TWCC provides the raw data, and an excellent view into real time network conditions:

  • Almost instant packet loss statistics, not only the percentage lost, but the exact packets that were lost.
  • Accurate send bitrate.
  • Accurate receive bitrate.
  • A jitter estimate.
  • Differences between send and receive packet delays.

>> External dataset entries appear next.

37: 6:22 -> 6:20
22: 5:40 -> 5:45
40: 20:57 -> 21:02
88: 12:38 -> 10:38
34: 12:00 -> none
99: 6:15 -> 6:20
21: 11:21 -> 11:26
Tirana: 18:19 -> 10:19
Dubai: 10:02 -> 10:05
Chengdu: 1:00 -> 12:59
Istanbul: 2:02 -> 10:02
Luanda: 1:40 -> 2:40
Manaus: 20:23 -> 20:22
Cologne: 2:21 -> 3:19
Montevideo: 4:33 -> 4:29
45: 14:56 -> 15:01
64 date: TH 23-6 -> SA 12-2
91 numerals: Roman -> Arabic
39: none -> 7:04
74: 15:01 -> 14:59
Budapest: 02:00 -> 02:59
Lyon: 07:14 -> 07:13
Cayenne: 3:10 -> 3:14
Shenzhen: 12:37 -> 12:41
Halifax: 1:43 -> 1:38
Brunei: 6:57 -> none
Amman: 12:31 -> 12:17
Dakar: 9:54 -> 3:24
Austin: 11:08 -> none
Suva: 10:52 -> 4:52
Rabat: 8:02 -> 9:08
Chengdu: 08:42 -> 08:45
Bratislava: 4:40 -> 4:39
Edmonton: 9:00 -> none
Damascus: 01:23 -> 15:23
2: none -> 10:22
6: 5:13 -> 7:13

A trivial congestion control algorithm to estimate the incoming bitrate on the receiver from the sender is to sum up packet sizes received, and divide it by the remote time elapsed.

Generating a Bandwidth Estimate #

Now that we have information around the state of the network we can make estimates around the bandwidth available. In 2012 the IETF started the RMCAT (RTP Media Congestion Avoidance Techniques) working group. This working group contains multiple submitted standards for congestion control algorithms. Before then, all congestion controller algorithms were proprietary.

The most deployed implementation is “A Google Congestion Control Algorithm for Real-Time Communication” defined in draft-alvestrand-rmcat-congestion. It can run in two passes. First a “loss based” pass that just uses Receiver Reports. If TWCC is available, it will also take that additional data into consideration. It predicts the current and future network bandwidth by using a Kalman filter.

There are several alternatives to GCC, for example NADA: A Unified Congestion Control Scheme for Real-Time Media and SCReAM - Self-Clocked Rate Adaptation for Multimedia.